Well, that’s an earlier take I had on Jesus. More recently I have seen him as a fundamentalist Jew, violently opposed to the pollution of the Promised Land by the idolatrous, beard-shaving, pig-eating military occupation by Westerners. No wonder he tried to take over the Temple and cleanse it; no wonder the Romans crucified him (the punishment reserved for rebels and insurrectionists).

Anyway, this poem (from a gentler, more naive era) was originally published by Rubies in the Darkness, a periodical now defunct.

“Best Jesus Ever” by C+H is licensed under CC BY-SA 2.0

Poem: ‘Here Come the Old Gods’

Here come the old gods,
laughing in their sleeves
At all the foolishness
humankind believes.
Vishnu and Odin say
Prayers are in vain.
Loki and Shiva say
All goes down the drain.
Jesus and Buddha say
All will rise again.
Dig into the molecule,
the atom you disclose–
Search into the atom and
its particles expose–
Then to string and quantum,
to things that no one knows,
But downward still and downward
the endless staircase goes.
What yet smaller pieces
make up the smallest part?
What is outside everything?
What’s before the start?
The answer’s in the searching
through human gods and sin,
The answer’s in the clicking
of the wheel’s endless spin,
The answer’s in the angels
dancing on a pin,
The answer is the journey
you begin, begin, begin.

This poem was published this month in Snakeskin. It is rhythmic without being precise in its metre: this, together with the rhymes, means it is easy to chant (if you like chanting poetry). Philosophically it is a good expression of my personal beliefs (or lack thereof). I’m a Militant Agnostic: “I don’t know, and neither do you.” Which creates a lot of space for us all to enjoy life.

Photo: “universe” by tolworthy is licensed under CC BY 2.0

Poem: “4 Guru Limericks”

A wealthy young prince called Gautama
Loathed worship of Krishna and Rama;
“It’s inside you,” he said
But, once he was dead,
He was worshipped…. That’s interesting karma!

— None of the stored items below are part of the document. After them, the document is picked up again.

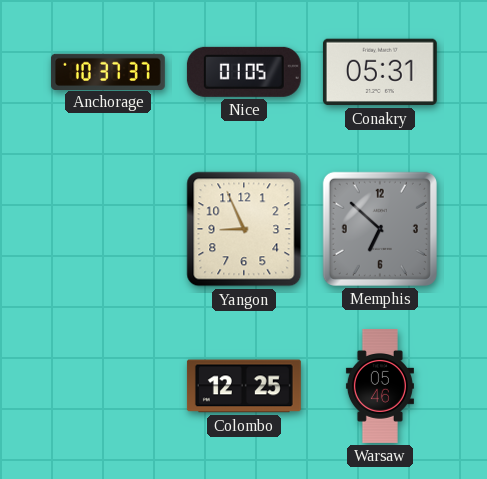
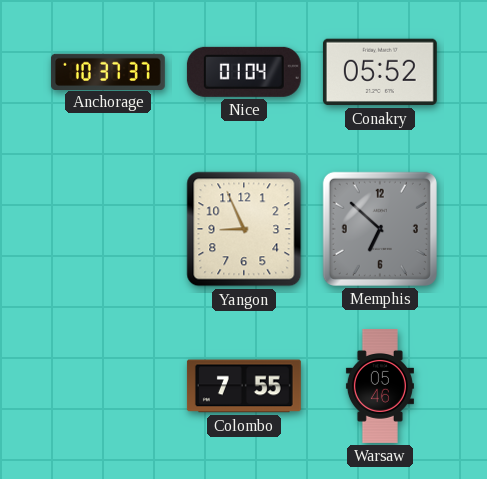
Nice: 01:05 -> 01:04
Conakry: 05:31 -> 05:52
Colombo: 12:25 -> 7:55
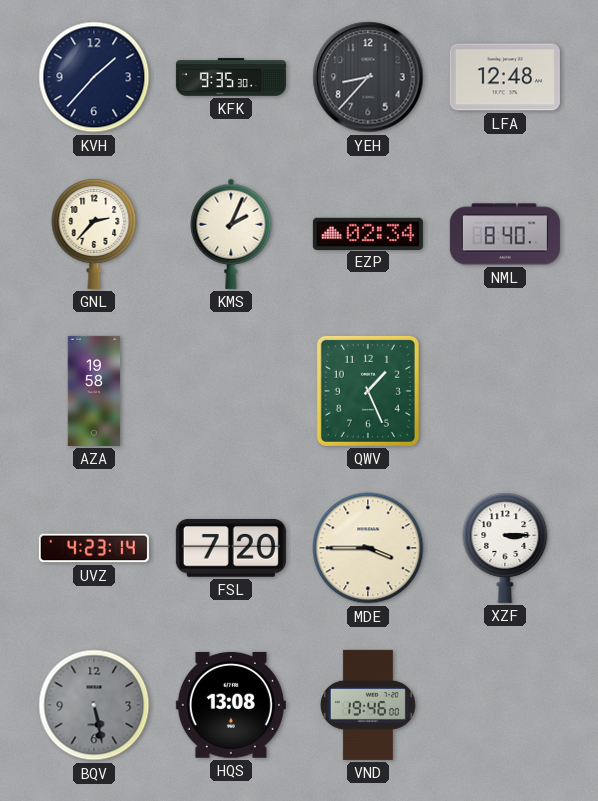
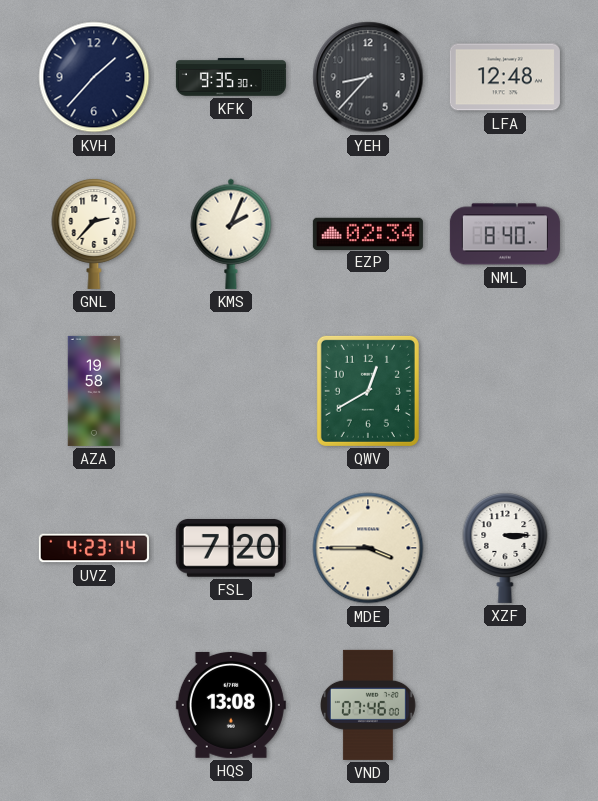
QWV: 1:26 -> 12:40
BQV: 5:28 -> none
VND: 19:46 -> 07:46
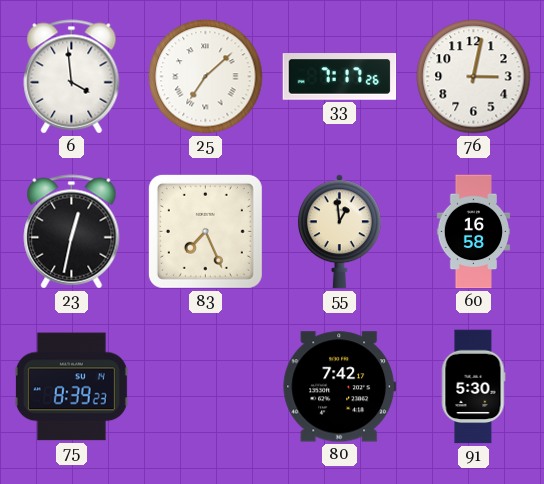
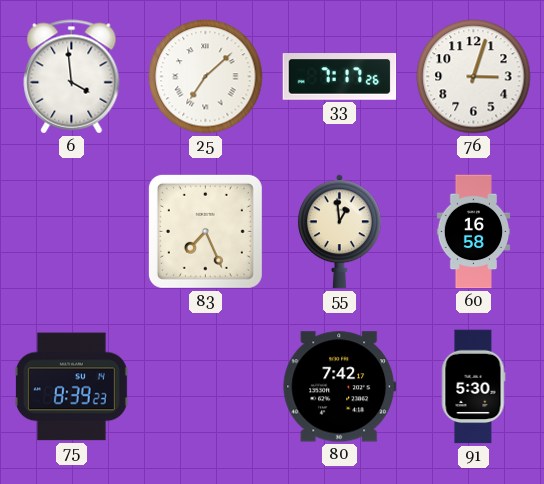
76: 3:02 -> 3:03
23: 12:32 -> none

A radical rabbi called Jesus
Assumed if he loved us he’d please us;
Though he loved Mary Magdalene,
John, and small children,
His power was no match for Caesar’s.

A second-rate father, Karl Marx
Let his kids die while writing remarks
On Struggle and Might
And the duty to fight
For state-owned newspapers and parks.

Hitler, son of a half-Jewish bastard
Dreamed of occult power; Europe, aghast, heard
Race-hate psychodrama;
His unending trauma
Destroyed the whole state that he’d mastered.

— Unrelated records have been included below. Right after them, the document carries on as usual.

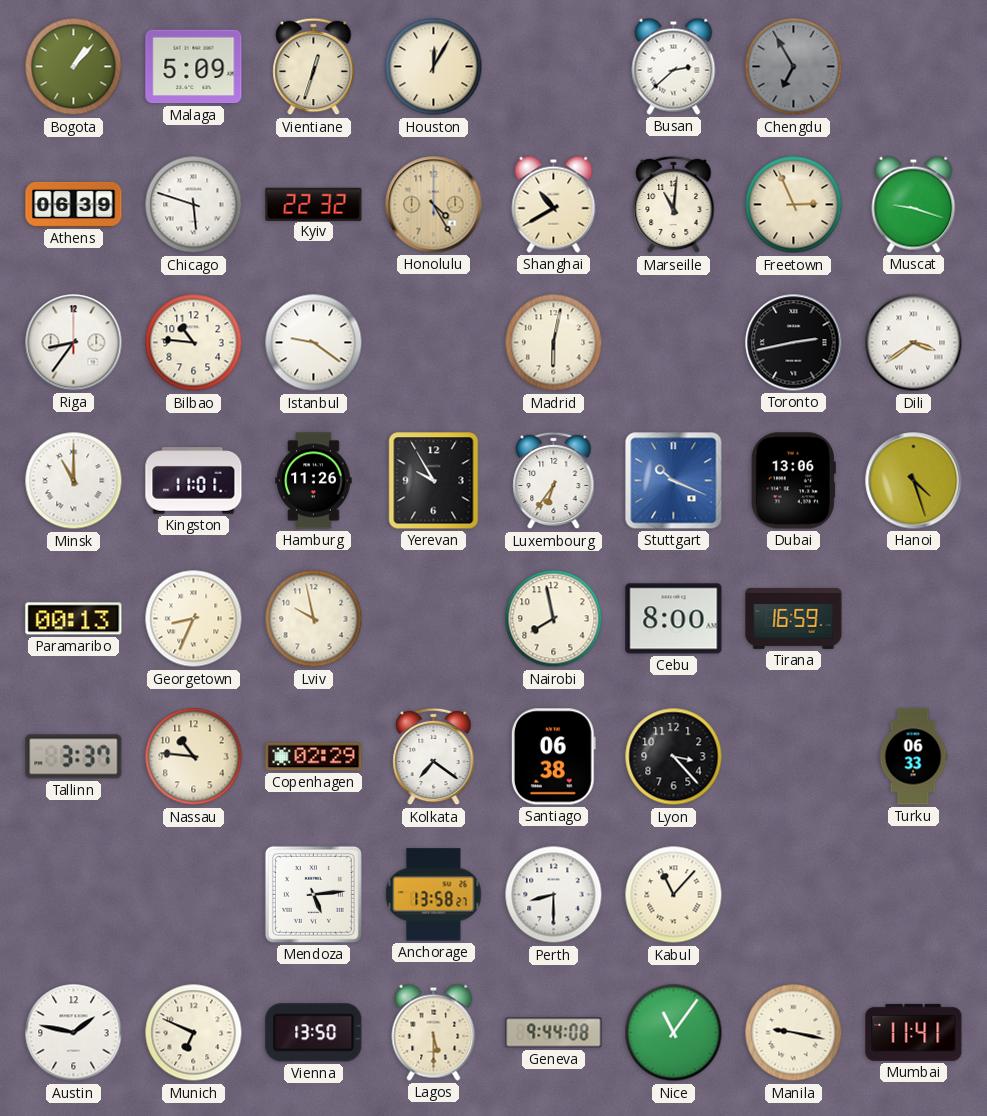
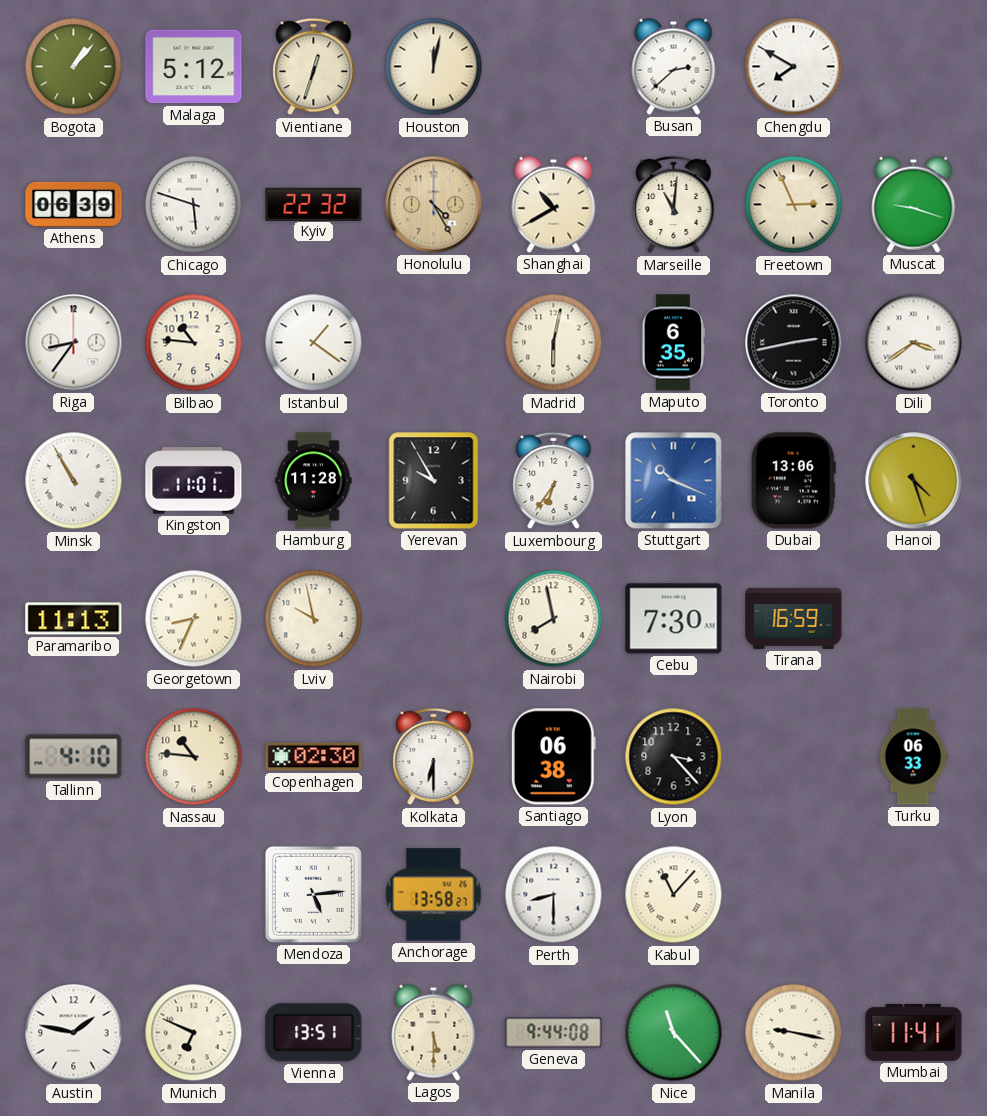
Malaga: 5:09 -> 5:12
Houston: 12:05 -> 12:02
Chengdu: 6:55 -> 7:50
Chengdu dial: grey -> white
Istanbul: 9:21 -> 1:21
Maputo: none -> 6:35
Minsk: 11:00 -> 10:55
Hamburg: 11:26 -> 11:28
Paramaribo: 00:13 -> 11:13
Cebu: 8:00 -> 7:30
Tallinn: 3:37 -> 4:10
Copenhagen: 02:29 -> 02:30
Kolkata: 7:21 -> 6:30
Vienna: 13:50 -> 13:51
Nice: 11:06 -> 11:23
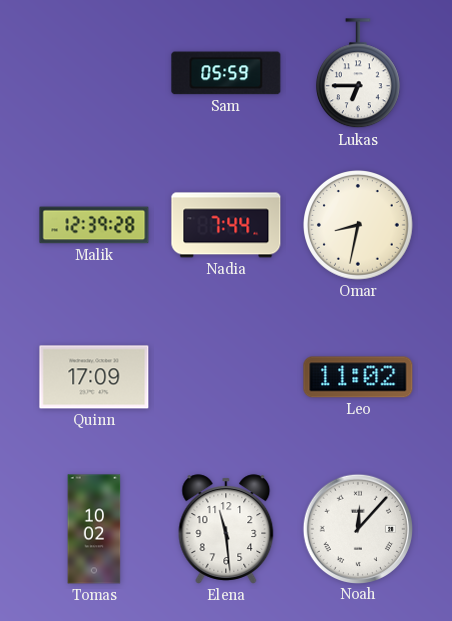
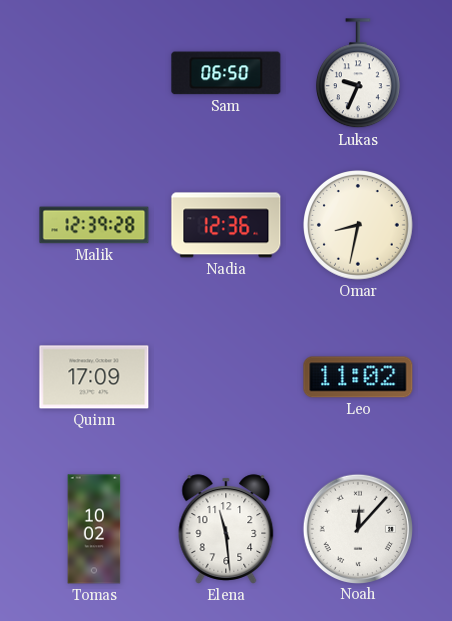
Sam: 05:59 -> 06:50
Lukas: 6:45 -> 9:34
Nadia: 7:44 -> 12:36
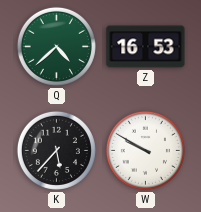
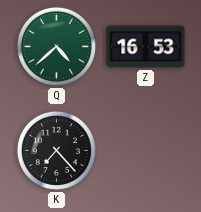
K: 5:37 -> 7:23
W: 9:50 -> none
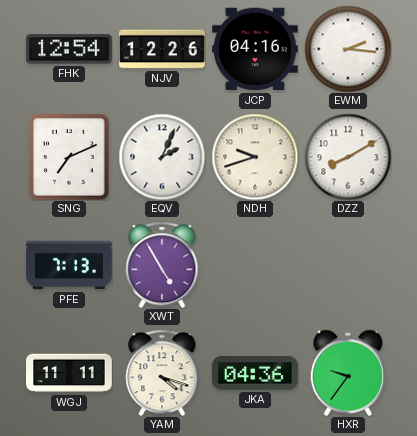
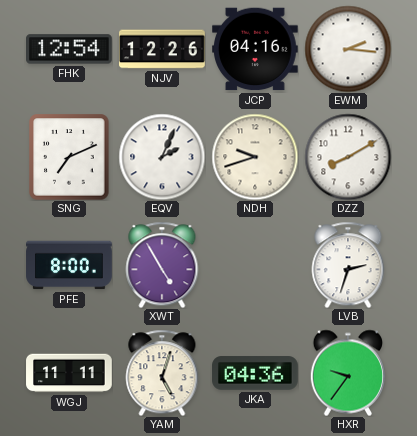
PFE: 7:13 -> 8:00
LVB: none -> 2:33
YAM: 4:18 -> 5:03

I love limericks. Their elegant form, rhythmic and rhyme-rich, and their frivolous and chatty anapestic feet, allow you to be rude and insulting without causing more offence than a well-dressed wit who has had one too many drinks at a party. And as such, they say things with very few words in a way that is very easy to remember.

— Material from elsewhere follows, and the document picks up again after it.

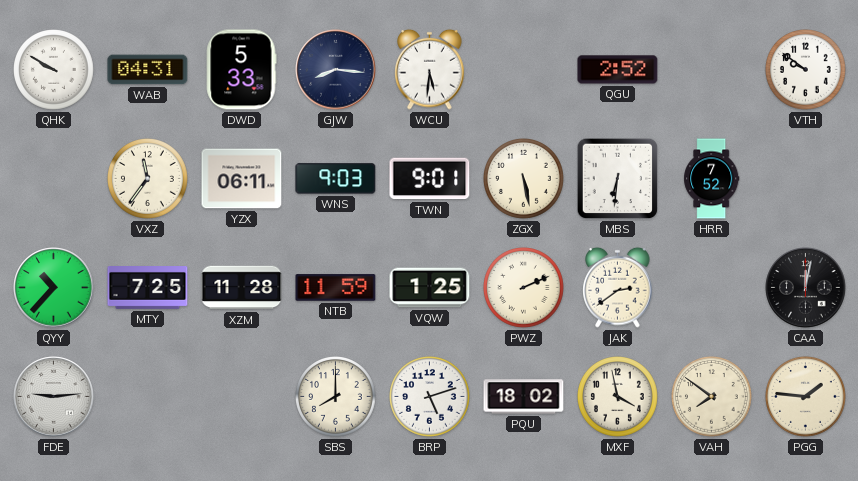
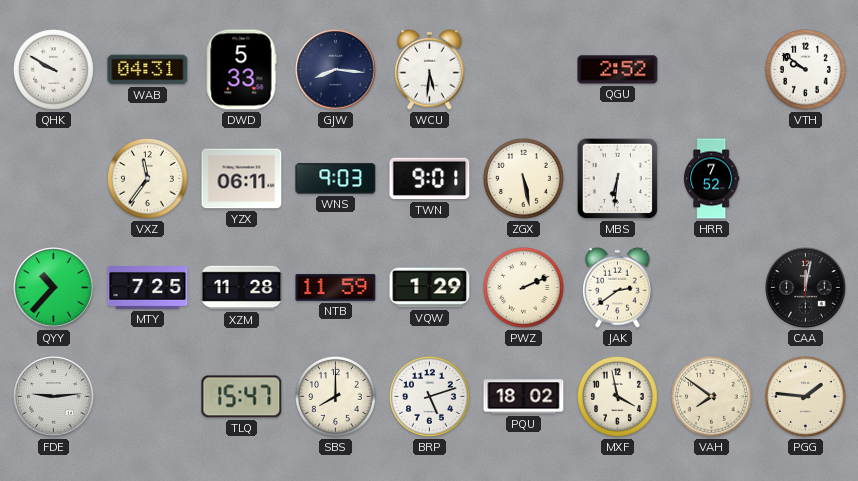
VQW: 1:25 -> 1:29
TLQ: none -> 15:47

As for gurus… well, it’s always good to be able to listen to people with more experience and wisdom than oneself, but that doesn’t necessarily make them correct in their analysis, infallible in their prescriptions and proscriptions. They’re still only human, full of half-aware dreams and unconscious bias. And if they have swarms of devotees and go off the rails, well, they really go off the rails.